Recipe: Chef Jet Tila’s Khao Soi for Songkran

The Charleston chef shares his Thai New Year favorite

Get out your water guns! The Thai festival of Songkran begins this weekend. The holiday celebrates the official start of the Thai New Year, and along with paying respect to elders visiting temples, and honoring monks, it’s traditional to soak random strangers with water—in Thailand anyway. What began as a sort of ritual cleansing has today evolved into a full-fledged, country-wide water fight complete with balloons, Super Soakers, and more. There will be slightly less wet festivities throughout Hollywood’s Thai Town and at temples across Los Angeles, but we’ll honor the day by drowning ourselves in the rich, coconutty broth that accompanies the official dish of Chiang Mai: Khao Soi. Jet Tila, chef-owner of Santa Monica’s the Charleston restaurant and the inaugural U.S Culinary Ambassador to Thailand, remembers eating the turmeric-tinted, rice noodle soup (a dish so good it wound up on the cover of March’s Bon Appétit) with his grandmother and a child. “The preparation of this noodle dish is a clear expression of how to cook Thai food,” says Tila, “Because it contains the ‘yum,’ a Thai word that means the perfect balance of hot, sour, salty, and sweet.” Tila shares a recipe for a slightly altered version with beef tenderloin, yellow curry paste, and fresh flat egg noodles. Sawat di pi mai! (Happy New Year!)

Khao Soi Northern Curry
Serves 4

2 tablespoons yellow curry paste
2 tablespoons red curry paste
2 kaffir lime leaves, fine chiffonade
4 cups coconut milk
½ cup demi glace or rich beef stock
1 pound beef tenderloin, sliced about 2” long
2 tablespoons fish sauce
1 tablespoon sugar
1 tablespoon tamarind paste

For Serving:
½ pounds fresh flat egg noodles, boiled, rinsed, and drained.
½ cup Chinese pickled mustard greens, drained and sliced thin
½ cup shallots, peeled and diced small
2 scallions, sliced on a bias
½ cup cilantro, leaves picked

In a medium saucepan, heat three tablespoons of coconut milk on medium and stir in curry pastes and lime leaves. Stir-fry for about one minute until paste starts to brown and is thick and fragrant. Stir in remaining coconut milk into curry paste. Increase heat to high until boiling. Allow to boil for about five to ten minutes or until reduces about ¼ or until it coats the back of a wooden spoon.

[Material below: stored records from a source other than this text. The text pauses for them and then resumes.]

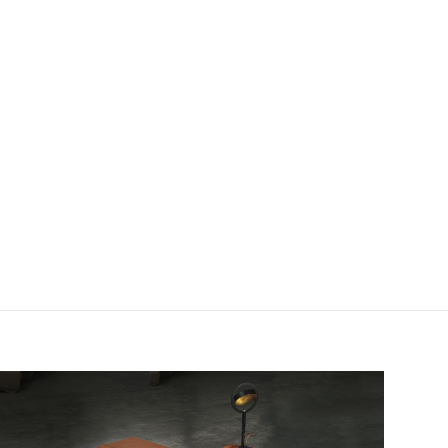
field_images['und'][0]['uri'])): ?>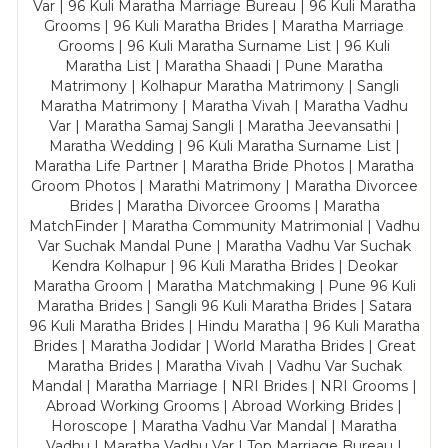
Var | 96 Kuli Maratha Marriage Bureau | 96 Kuli Maratha
Grooms | 96 Kuli Maratha Brides | Maratha Marriage
Grooms | 96 Kuli Maratha Surname List | 96 Kuli
Maratha List | Maratha Shaadi | Pune Maratha
Matrimony | Kolhapur Maratha Matrimony | Sangli
Maratha Matrimony | Maratha Vivah | Maratha Vadhu
Var | Maratha Samaj Sangli | Maratha Jeevansathi |
Maratha Wedding | 96 Kuli Maratha Surname List |
Maratha Life Partner | Maratha Bride Photos | Maratha
Groom Photos | Marathi Matrimony | Maratha Divorcee
Brides | Maratha Divorcee Grooms | Maratha
MatchFinder | Maratha Community Matrimonial | Vadhu
Var Suchak Mandal Pune | Maratha Vadhu Var Suchak
Kendra Kolhapur | 96 Kuli Maratha Brides | Deokar
Maratha Groom | Maratha Matchmaking | Pune 96 Kuli
Maratha Brides | Sangli 96 Kuli Maratha Brides | Satara
96 Kuli Maratha Brides | Hindu Maratha | 96 Kuli Maratha
Brides | Maratha Jodidar | World Maratha Brides | Great
Maratha Brides | Maratha Vivah | Vadhu Var Suchak
Mandal | Maratha Marriage | NRI Brides | NRI Grooms |
Abroad Working Grooms | Abroad Working Brides |
Horoscope | Maratha Vadhu Var Mandal | Maratha
Vadhu | Maratha Vadhu Var | Top Marriage Bureau |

Reduce to simmer add demi glace, fish sauce, tamarind, and sugar. Taste and adjust seasoning as necessary. Add beef filet at the last possible moment before serving.

To serve:
Separate the noodles into four bowls. Ladle six to eight ounces of the rich broth over each noodle bowl. Garnish with mustard greens, shallots, scallions, and cilantro on top.